═══ PROVIDED DATA ═══
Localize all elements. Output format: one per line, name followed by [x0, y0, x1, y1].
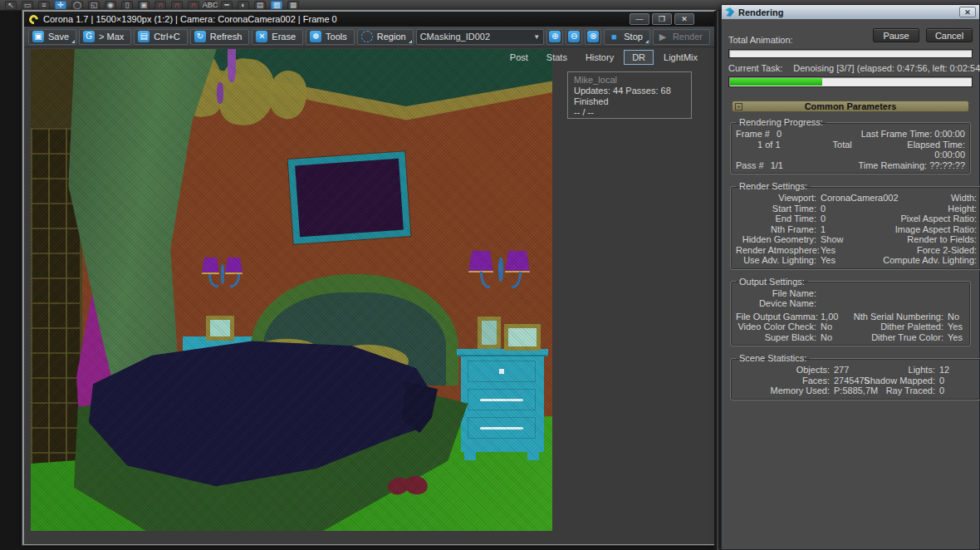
setting-row: Width:1500	[875, 193, 980, 204]
tab-history[interactable]: History	[577, 50, 622, 65]
setting-label: File Name:	[736, 288, 821, 299]
setting-label: Nth Serial Numbering:	[841, 312, 948, 322]
setting-row: Pixel Aspect Ratio:1,00000	[875, 214, 980, 224]
setting-label: Force 2-Sided:	[875, 245, 980, 256]
setting-row: File Output Gamma:1,00	[736, 312, 841, 322]
zoom-out-button[interactable]: ⊖	[566, 29, 582, 45]
zoom-reset-button[interactable]: ⊗	[585, 29, 601, 45]
setting-label: Compute Adv. Lighting:	[875, 255, 980, 266]
render-production-icon[interactable]: ▦	[287, 1, 299, 10]
render-setup-icon[interactable]: ▤	[254, 1, 266, 10]
rendered-image-bedroom-id-mask	[31, 49, 552, 531]
setting-row: Device Name:	[736, 298, 965, 309]
total-animation-progressbar	[728, 49, 973, 58]
setting-value: Yes	[821, 255, 835, 266]
dropdown-arrow-icon: ▼	[533, 33, 540, 41]
select-cursor-icon[interactable]: ↖	[5, 1, 17, 10]
zoom-in-button[interactable]: ⊕	[546, 29, 563, 45]
placement-icon[interactable]: ◉	[105, 1, 116, 10]
tab-lightmix[interactable]: LightMix	[655, 50, 706, 65]
slider-icon[interactable]: ━	[221, 1, 233, 10]
cancel-button[interactable]: Cancel	[926, 28, 973, 42]
group-title: Output Settings:	[736, 277, 808, 287]
group-title: Rendering Progress:	[736, 117, 826, 127]
dialog-close-button[interactable]: ✕	[959, 7, 976, 17]
collapse-icon[interactable]: -	[735, 103, 742, 110]
vfb-titlebar[interactable]: Corona 1.7 | 1500×1390px (1:2) | Camera:…	[24, 12, 714, 27]
setting-label: Memory Used:	[736, 385, 834, 396]
last-frame-time: Last Frame Time: 0:00:00	[861, 129, 965, 140]
setting-label: Render Atmosphere:	[736, 245, 821, 256]
copy-button[interactable]: ▤Ctrl+C	[134, 29, 187, 45]
setting-row: Ray Traced:0	[848, 385, 979, 396]
total-animation-label: Total Animation:	[728, 35, 793, 46]
rotate-icon[interactable]: ◯	[71, 1, 83, 10]
stop-button[interactable]: ■Stop	[604, 29, 650, 45]
setting-label: Dither Paletted:	[841, 322, 948, 332]
region-button[interactable]: Region	[357, 29, 414, 45]
select-by-name-icon[interactable]: ≡	[38, 1, 50, 10]
window-controls: — ❐ ✕	[630, 13, 694, 25]
refresh-button[interactable]: ↻Refresh	[190, 29, 250, 45]
named-selection-icon[interactable]: ABC	[204, 1, 216, 10]
percent-snap-icon[interactable]: ∩	[188, 1, 199, 10]
setting-row: Use Adv. Lighting:Yes	[736, 255, 875, 266]
snap-toggle-icon[interactable]: ∩	[154, 1, 166, 10]
angle-snap-icon[interactable]: ∩	[171, 1, 183, 10]
tab-post[interactable]: Post	[502, 50, 537, 65]
setting-row: Force 2-Sided:No	[875, 245, 980, 256]
time-remaining: Time Remaining: ??:??:??	[858, 160, 965, 171]
frame-of-value: 1 of 1	[757, 140, 781, 160]
setting-label: Image Aspect Ratio:	[875, 224, 980, 235]
tab-stats[interactable]: Stats	[538, 50, 576, 65]
dr-node-eta: -- / --	[574, 107, 685, 118]
setting-row: Faces:2745475	[736, 376, 848, 386]
setting-value: No	[948, 312, 959, 322]
setting-value: 277	[834, 365, 849, 376]
setting-row: Dither True Color:Yes	[841, 332, 965, 343]
copy-icon: ▤	[138, 31, 149, 42]
material-editor-icon[interactable]: ◐	[238, 1, 249, 10]
select-region-icon[interactable]: ▭	[22, 1, 33, 10]
save-button[interactable]: ▣Save	[28, 29, 76, 45]
dr-node-status: Finished	[574, 96, 685, 107]
move-icon[interactable]: ✛	[55, 1, 66, 10]
setting-label: Objects:	[736, 365, 834, 376]
setting-value: Yes	[948, 322, 963, 332]
save-icon: ▣	[32, 31, 44, 42]
mirror-icon[interactable]: ▯	[121, 1, 133, 10]
stop-icon: ■	[608, 31, 620, 42]
close-button[interactable]: ✕	[674, 13, 694, 25]
tab-dr[interactable]: DR	[624, 50, 654, 65]
render-frame-icon[interactable]: ▥	[271, 1, 282, 10]
setting-label: Start Time:	[736, 204, 821, 214]
setting-label: Nth Frame:	[736, 224, 821, 235]
pause-button[interactable]: Pause	[873, 28, 919, 42]
scene-statistics-group: Scene Statistics: Objects:277Faces:27454…	[730, 353, 980, 400]
render-button[interactable]: ▶Render	[653, 29, 710, 45]
send-to-max-button[interactable]: G> Max	[79, 29, 131, 45]
setting-label: Shadow Mapped:	[848, 376, 939, 386]
scale-icon[interactable]: ◱	[88, 1, 100, 10]
dialog-titlebar[interactable]: Rendering ✕	[722, 5, 979, 19]
align-icon[interactable]: ▣	[138, 1, 149, 10]
dialog-body: Total Animation: Pause Cancel Current Ta…	[722, 19, 979, 400]
refresh-icon: ↻	[194, 31, 206, 42]
maximize-button[interactable]: ❐	[652, 13, 672, 25]
tools-button[interactable]: ☸Tools	[306, 29, 355, 45]
minimize-button[interactable]: —	[630, 13, 649, 25]
pass-value: 1/1	[771, 160, 783, 171]
setting-label: Height:	[875, 204, 980, 214]
total-label: Total	[833, 140, 875, 160]
pass-label: Pass #	[736, 160, 764, 171]
setting-value: No	[821, 332, 832, 343]
current-task-value: Denoising [3/7] (elapsed: 0:47:56, left:…	[793, 63, 980, 73]
erase-button[interactable]: ✕Erase	[252, 29, 303, 45]
common-parameters-rollout-header[interactable]: - Common Parameters	[732, 101, 969, 112]
corona-vfb-window: Corona 1.7 | 1500×1390px (1:2) | Camera:…	[22, 10, 716, 545]
channel-select[interactable]: CMasking_ID002▼	[416, 29, 545, 45]
toolbar-button-label: Ctrl+C	[154, 32, 179, 42]
toolbar-button-label: Refresh	[210, 32, 243, 42]
setting-row: Video Color Check:No	[736, 322, 841, 332]
setting-row: Start Time:0	[736, 204, 875, 214]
═══
■ WHAT IS EXPECTED
All of the data must be given again exactly, without the pictures.

■ ANSWER TO THIS TASK
Localize all elements. Output format: one per line, name followed by [x0, y0, x1, y1].
setting-row: Width:1500	[875, 193, 980, 204]
tab-history[interactable]: History	[577, 50, 622, 65]
setting-label: File Name:	[736, 288, 821, 299]
setting-label: Nth Serial Numbering:	[841, 312, 948, 322]
setting-row: Pixel Aspect Ratio:1,00000	[875, 214, 980, 224]
setting-label: Force 2-Sided:	[875, 245, 980, 256]
setting-row: File Output Gamma:1,00	[736, 312, 841, 322]
zoom-out-button[interactable]: ⊖	[566, 29, 582, 45]
zoom-reset-button[interactable]: ⊗	[585, 29, 601, 45]
setting-label: Compute Adv. Lighting:	[875, 255, 980, 266]
render-production-icon[interactable]: ▦	[287, 1, 299, 10]
render-setup-icon[interactable]: ▤	[254, 1, 266, 10]
rendered-image-bedroom-id-mask	[31, 49, 552, 531]
setting-row: Device Name:	[736, 298, 965, 309]
total-animation-progressbar	[728, 49, 973, 58]
setting-value: Yes	[821, 255, 835, 266]
dropdown-arrow-icon: ▼	[533, 33, 540, 41]
select-cursor-icon[interactable]: ↖	[5, 1, 17, 10]
zoom-in-button[interactable]: ⊕	[546, 29, 563, 45]
placement-icon[interactable]: ◉	[105, 1, 116, 10]
tab-lightmix[interactable]: LightMix	[655, 50, 706, 65]
slider-icon[interactable]: ━	[221, 1, 233, 10]
cancel-button[interactable]: Cancel	[926, 28, 973, 42]
group-title: Output Settings:	[736, 277, 808, 287]
group-title: Rendering Progress:	[736, 117, 826, 127]
dialog-close-button[interactable]: ✕	[959, 7, 976, 17]
collapse-icon[interactable]: -	[735, 103, 742, 110]
vfb-titlebar[interactable]: Corona 1.7 | 1500×1390px (1:2) | Camera:…	[24, 12, 714, 27]
setting-label: Memory Used:	[736, 385, 834, 396]
last-frame-time: Last Frame Time: 0:00:00	[861, 129, 965, 140]
setting-label: Render Atmosphere:	[736, 245, 821, 256]
copy-button[interactable]: ▤Ctrl+C	[134, 29, 187, 45]
setting-row: Ray Traced:0	[848, 385, 979, 396]
total-animation-label: Total Animation:	[728, 35, 793, 46]
rotate-icon[interactable]: ◯	[71, 1, 83, 10]
stop-button[interactable]: ■Stop	[604, 29, 650, 45]
setting-label: Dither Paletted:	[841, 322, 948, 332]
region-button[interactable]: Region	[357, 29, 414, 45]
select-by-name-icon[interactable]: ≡	[38, 1, 50, 10]
window-controls: — ❐ ✕	[630, 13, 694, 25]
refresh-button[interactable]: ↻Refresh	[190, 29, 250, 45]
named-selection-icon[interactable]: ABC	[204, 1, 216, 10]
percent-snap-icon[interactable]: ∩	[188, 1, 199, 10]
setting-row: Use Adv. Lighting:Yes	[736, 255, 875, 266]
snap-toggle-icon[interactable]: ∩	[154, 1, 166, 10]
angle-snap-icon[interactable]: ∩	[171, 1, 183, 10]
tab-post[interactable]: Post	[502, 50, 537, 65]
setting-row: Force 2-Sided:No	[875, 245, 980, 256]
time-remaining: Time Remaining: ??:??:??	[858, 160, 965, 171]
frame-of-value: 1 of 1	[757, 140, 781, 160]
setting-label: Image Aspect Ratio:	[875, 224, 980, 235]
tab-stats[interactable]: Stats	[538, 50, 576, 65]
dr-node-eta: -- / --	[574, 107, 685, 118]
setting-row: Faces:2745475	[736, 376, 848, 386]
setting-value: No	[948, 312, 959, 322]
setting-value: 277	[834, 365, 849, 376]
setting-row: Dither True Color:Yes	[841, 332, 965, 343]
copy-icon: ▤	[138, 31, 149, 42]
material-editor-icon[interactable]: ◐	[238, 1, 249, 10]
select-region-icon[interactable]: ▭	[22, 1, 33, 10]
save-button[interactable]: ▣Save	[28, 29, 76, 45]
dr-node-status: Finished	[574, 96, 685, 107]
move-icon[interactable]: ✛	[55, 1, 66, 10]
setting-label: Objects:	[736, 365, 834, 376]
setting-value: Yes	[948, 322, 963, 332]
save-icon: ▣	[32, 31, 44, 42]
mirror-icon[interactable]: ▯	[121, 1, 133, 10]
stop-icon: ■	[608, 31, 620, 42]
close-button[interactable]: ✕	[674, 13, 694, 25]
tab-dr[interactable]: DR	[624, 50, 654, 65]
render-frame-icon[interactable]: ▥	[271, 1, 282, 10]
setting-label: Start Time:	[736, 204, 821, 214]
setting-label: Nth Frame:	[736, 224, 821, 235]
pause-button[interactable]: Pause	[873, 28, 919, 42]
scene-statistics-group: Scene Statistics: Objects:277Faces:27454…	[730, 353, 980, 400]
render-button[interactable]: ▶Render	[653, 29, 710, 45]
send-to-max-button[interactable]: G> Max	[79, 29, 131, 45]
setting-label: Shadow Mapped:	[848, 376, 939, 386]
scale-icon[interactable]: ◱	[88, 1, 100, 10]
dialog-titlebar[interactable]: Rendering ✕	[722, 5, 979, 19]
align-icon[interactable]: ▣	[138, 1, 149, 10]
dialog-body: Total Animation: Pause Cancel Current Ta…	[722, 19, 979, 400]
refresh-icon: ↻	[194, 31, 206, 42]
maximize-button[interactable]: ❐	[652, 13, 672, 25]
tools-button[interactable]: ☸Tools	[306, 29, 355, 45]
minimize-button[interactable]: —	[630, 13, 649, 25]
pass-value: 1/1	[771, 160, 783, 171]
setting-label: Height:	[875, 204, 980, 214]
total-label: Total	[833, 140, 875, 160]
pass-label: Pass #	[736, 160, 764, 171]
setting-value: No	[821, 332, 832, 343]
current-task-value: Denoising [3/7] (elapsed: 0:47:56, left:…	[793, 63, 980, 73]
erase-button[interactable]: ✕Erase	[252, 29, 303, 45]
common-parameters-rollout-header[interactable]: - Common Parameters	[732, 101, 969, 112]
corona-vfb-window: Corona 1.7 | 1500×1390px (1:2) | Camera:…	[22, 10, 716, 545]
channel-select[interactable]: CMasking_ID002▼	[416, 29, 545, 45]
toolbar-button-label: Ctrl+C	[154, 32, 179, 42]
toolbar-button-label: Refresh	[210, 32, 243, 42]
setting-row: Video Color Check:No	[736, 322, 841, 332]
setting-row: Start Time:0	[736, 204, 875, 214]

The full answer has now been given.